PARIS — Once again, some 150,000 people lined the Champs Elysees on July 14 to watch the Bastille Day parade. At noon, President Jacques Chirac received 6,000 guests at the traditional party held in the palace gardens. At 1 p.m., as he has always done since his first election in 1995, he gave an interview to three well-known TV journalists.
At that time nobody mentioned the attempt three hours earlier by Maxime Brunerie, a 25-year-old student, to kill the president with a 22-caliber rifle he had hidden in a guitar case. Brunerie approached the automobile in which Chirac was standing and fired at him. Luckily, spectators noticed what he was doing and took action, causing him to miss. Police then rapidly overpowered the would-be murderer and prevented him from committing suicide.
A worshipper of Hitler, Brunerie belonged to several extreme-rightist organizations, including one founded by Jean-Marie Le Pen’s former lieutenant, Bruno Megret. Although Brunerie had posted a message on the Net stating that on July 14 he would be the “man of the day in the media” and had told some friends he intended to murder the president, no one had taken him seriously. It is believed Brunerie, who is now undergoing a psychiatric evaluation, acted alone.
Other than the assassination attempt, France’s summer has been uneventful thus far. It is difficult to imagine that only two months ago the majority of the population felt obliged to mobilize against what they perceived to be an extreme-rightist threat, giving Chirac the support he needed to rise from a poor 19-percent showing in the first round of the presidential election to an unprecedented 82 percent in the second.
Having received the left’s backing in the second round, some thought Chirac would be at pains to alter his government’s agenda accordingly. But for the most part they were wrong, although the president did go ahead and appoint a few people with leftist connections.
This may be explained by the Socialist Party’s poor performance and the Gaullist Party’s overwhelming victory in the general elections. Having first served as Socialist President Francois Mitterrand’s prime minister and then experiencing long years of exhausting cohabitation with Socialist Prime Minister Lionel Jospin, it was obviously tempting for Chirac to seek to govern with a politically homogeneous team.
There’s nothing in the profile of the man Chirac has appointed to the premiership, 54-year-old Jean-Pierre Raffarin, that should concern him. The son of a local politician from the midwestern part of the country, Raffarin’s name has garnered little public attention. At most, the public felt reassured by the appointment of a regional politician so obviously alien to the usual battles for power — a man without declared enemies.
For Chirac, the main question is whether Raffarin is up to the exhausting task of mediating between the various departments and sharing among them the funds they need at a time when economic prospects are darkening and stock values are plunging.
Chirac won’t be making Raffarin’s job any easier if he sticks to his electoral commitments to reduce the income tax and spend more on fighting crime, hospitals and military expenditures.
On July 14, he added three more major programs to his agenda — policies to improve road security, step up cancer research and further integrate the disabled into society. And he has shown he will resist the massive reductions in manpower planned by a number of corporations in the face of increasingly worrying economic prospects.
Chirac knows that it would prove useless for him to have won two major national elections if events led to a “Socialist third round” in the fall once people realized that unemployment was rising and living standards were decreasing. He knows he must not forget that his dismal result in the first round of the presidential election means that the number of his true followers remains far from sufficient. He also knows it will be hard to convince his European partners to forgo implementing deep changes to the European Union’s “common agricultural policy,” of which France is one of the main beneficiaries.

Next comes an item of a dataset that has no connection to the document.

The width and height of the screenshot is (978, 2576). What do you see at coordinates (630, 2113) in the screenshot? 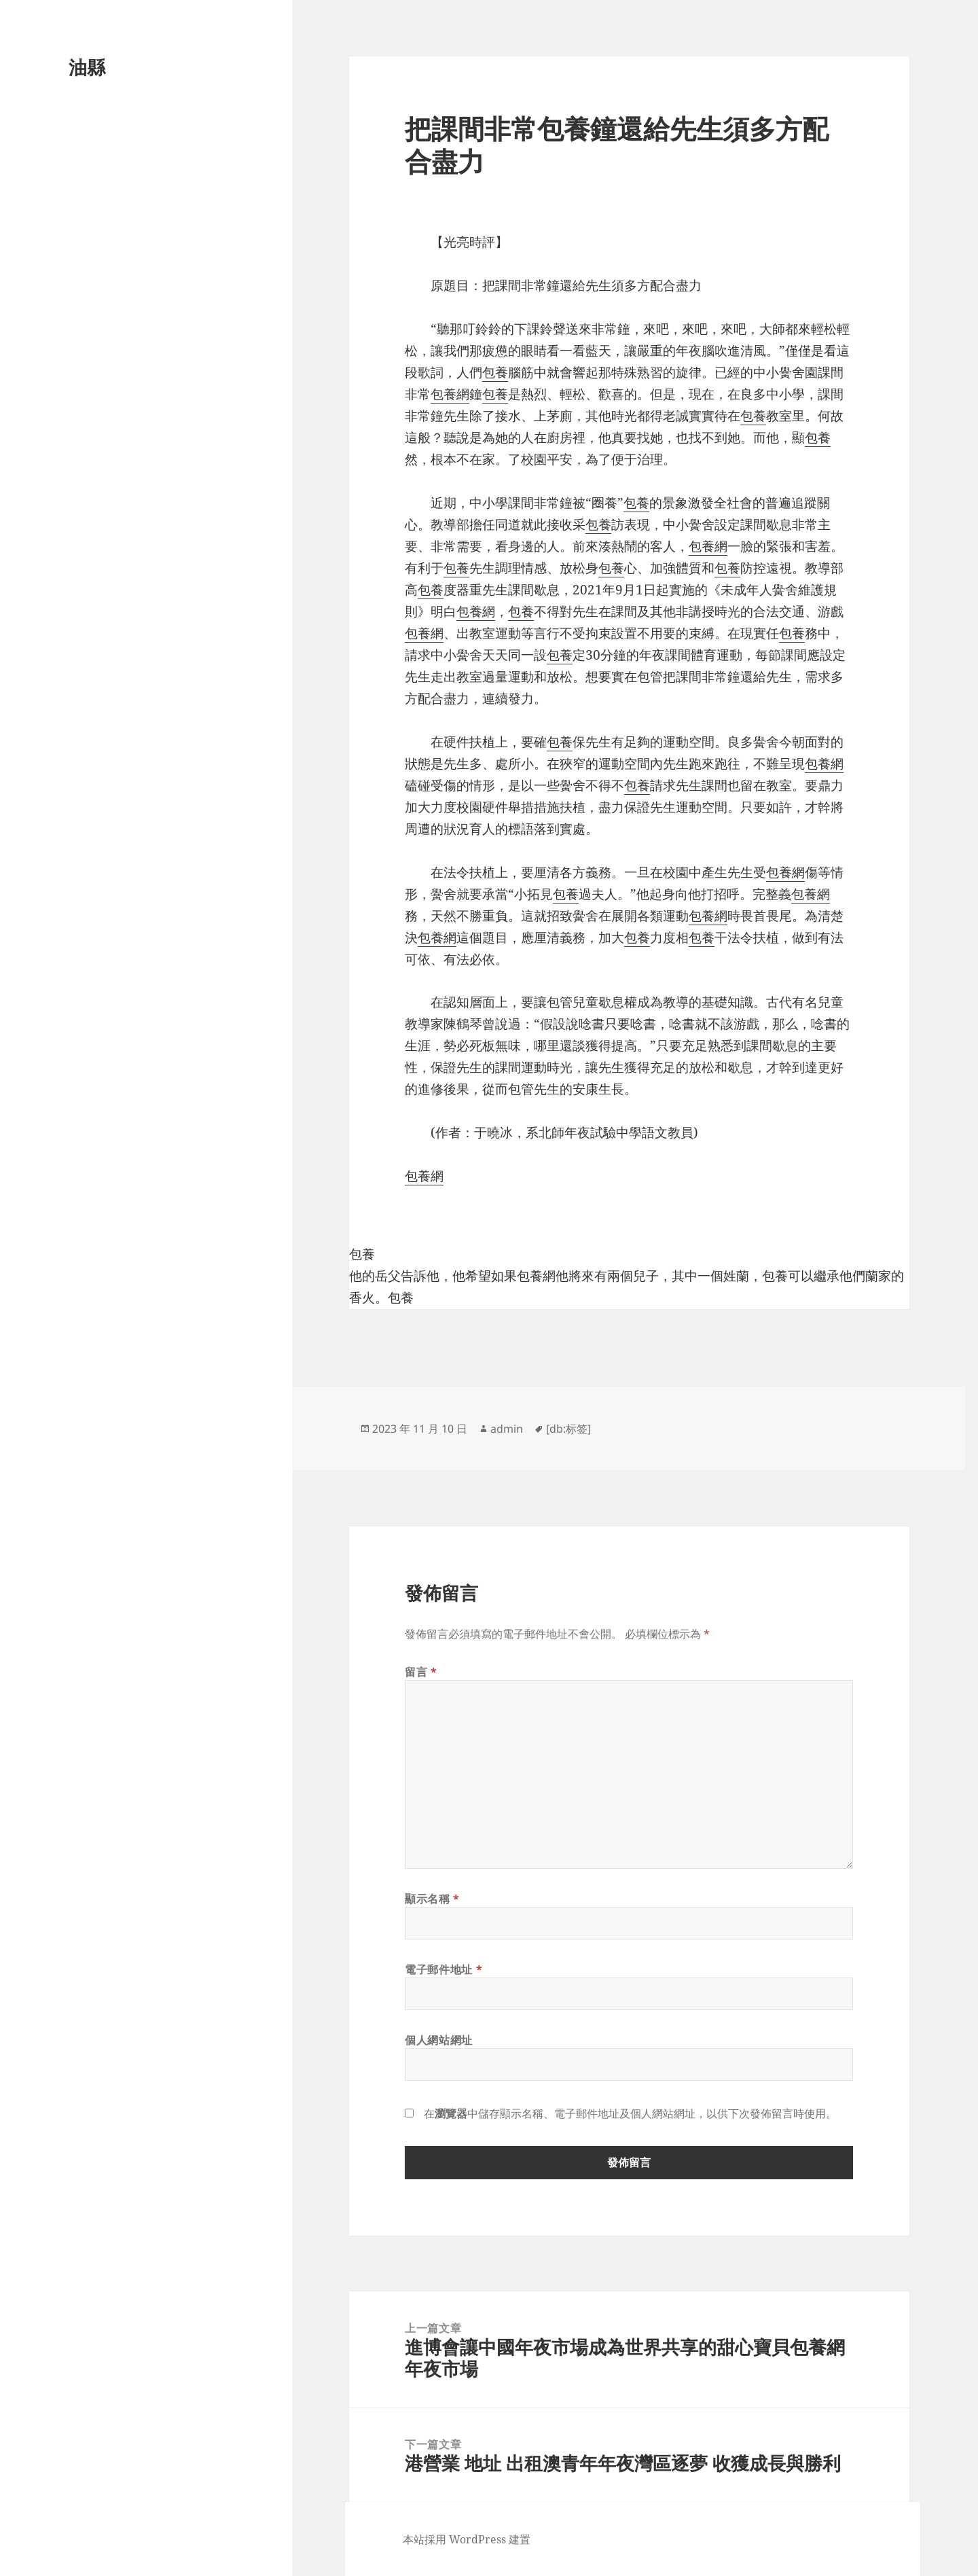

To broaden his base of supporters, Chirac wants to appear much more open to Socialist concerns than many in a rightist majority government would be ready to accept. He also knows that the unprecedentedly high rate of abstention in the general elections means that the first instinct of French voters is to not trust those in power. He probably hopes to win their confidence through rapid results; hence, he is giving priority to the nation’s crime problems, the top concern of people.
For the time being, Chirac must be satisfied to see that 53 percent of the population, according to the last polls, have a “good opinion” of him. What he now has to do is to transform this “good opinion” into active support.